Abrí la boca de golpe, pero antes de que pudiera decir algo, las miradas afiladas que todos me lanzaban me dejaron en silencio.
Todo mi cuerpo se congeló.
Sentí el sudor acumulándose detrás de mis rodillas.
El abuelo pinchó con su bastón al novio otra vez.
—¿Y bien?
¿Aceptas tu responsabilidad?
Contuve la respiración.
No diría que sí.
No podía decir que sí.
Esto era una locura.
Seguramente no lo haría.
La mirada del novio se movió lentamente hacia mí otra vez.

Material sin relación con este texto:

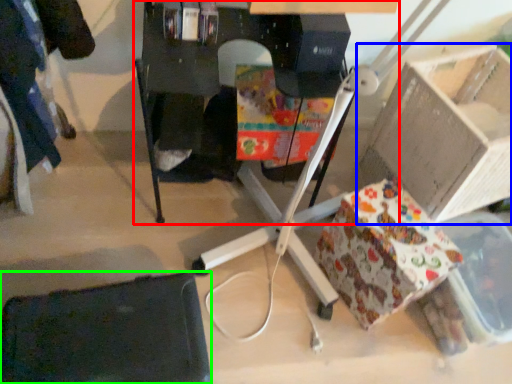 Question: Which object is the farthest from furniture (highlighted by a red box)? Choose among these: cardboard box (highlighted by a blue box) or swivel chair (highlighted by a green box).

Choices:
 (A) cardboard box
 (B) swivel chair

Answer: (B) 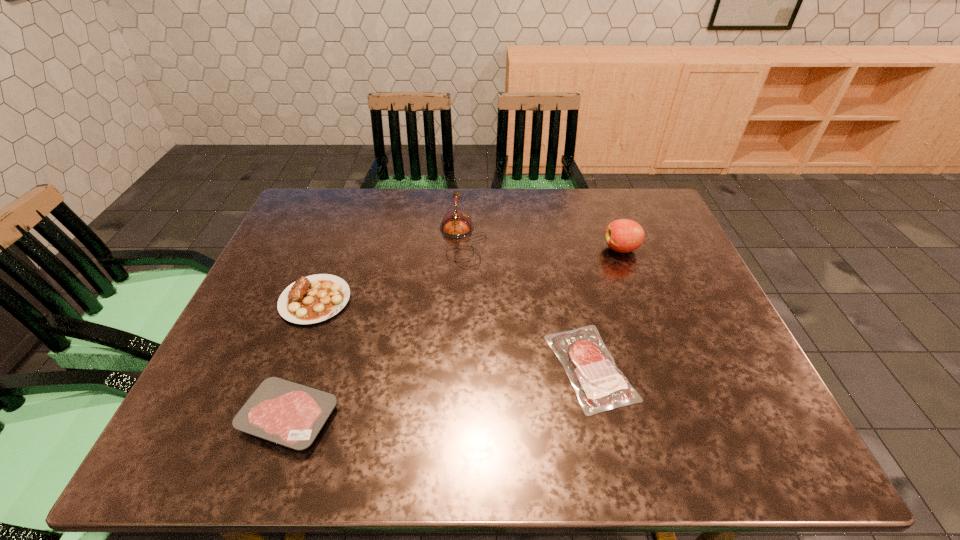 You are a GUI agent. You are given a task and a screenshot of the screen. Output one action in this format:
    pyautogui.click(x=<x>, y=<y>)
    Task: Click on the telephone
    This screenshot has height=540, width=960.
    Given the screenshot: What is the action you would take?
    pyautogui.click(x=456, y=223)

Where is `apple`? The height and width of the screenshot is (540, 960). apple is located at coordinates (624, 235).

Locate an element on the screen. The image size is (960, 540). the tallest steak is located at coordinates (312, 299).

Locate an element on the screen. Image resolution: width=960 pixels, height=540 pixels. the rightmost steak is located at coordinates (599, 384).

Locate an element on the screen. The width and height of the screenshot is (960, 540). free space located on the rotary dial of the telephone is located at coordinates (619, 240).

What are the coordinates of `free spot located 0.200m on the left of the apple` in the screenshot? It's located at (535, 249).

I want to click on free space located on the front of the third shortest object, so click(x=278, y=397).

The width and height of the screenshot is (960, 540). I want to click on free space located 0.350m on the left of the rightmost steak, so click(389, 367).

The width and height of the screenshot is (960, 540). Find the location of `object that is at the far edge`. object that is at the far edge is located at coordinates (456, 223).

Locate an element on the screen. object present at the near edge is located at coordinates (291, 414).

Estudiándome como si no pudiera descifrar qué pieza del rompecabezas se suponía que era yo.
Entonces…
Sonrió.
—Es cierto.
Esta mujer es la madre de mi hijo.
—Caminó hacia mí y agarró mi brazo antes de entrelazarlo con el suyo y levantarlo para que la multitud lo viera—.
Me casaré con ella.
—¿Qué?
—chilló.
Lo miré en total shock, el corazón palpitando, la mente dando vueltas, agarrando a Asher tan fuerte que se retorció.
Había venido aquí para arruinar una boda para un extraño.
Ahora de alguna manera…
Yo era la novia.
Él se inclinó, su aliento cálido contra mi oído.
—Sigues siendo tan interesante como el día que te recuerdo.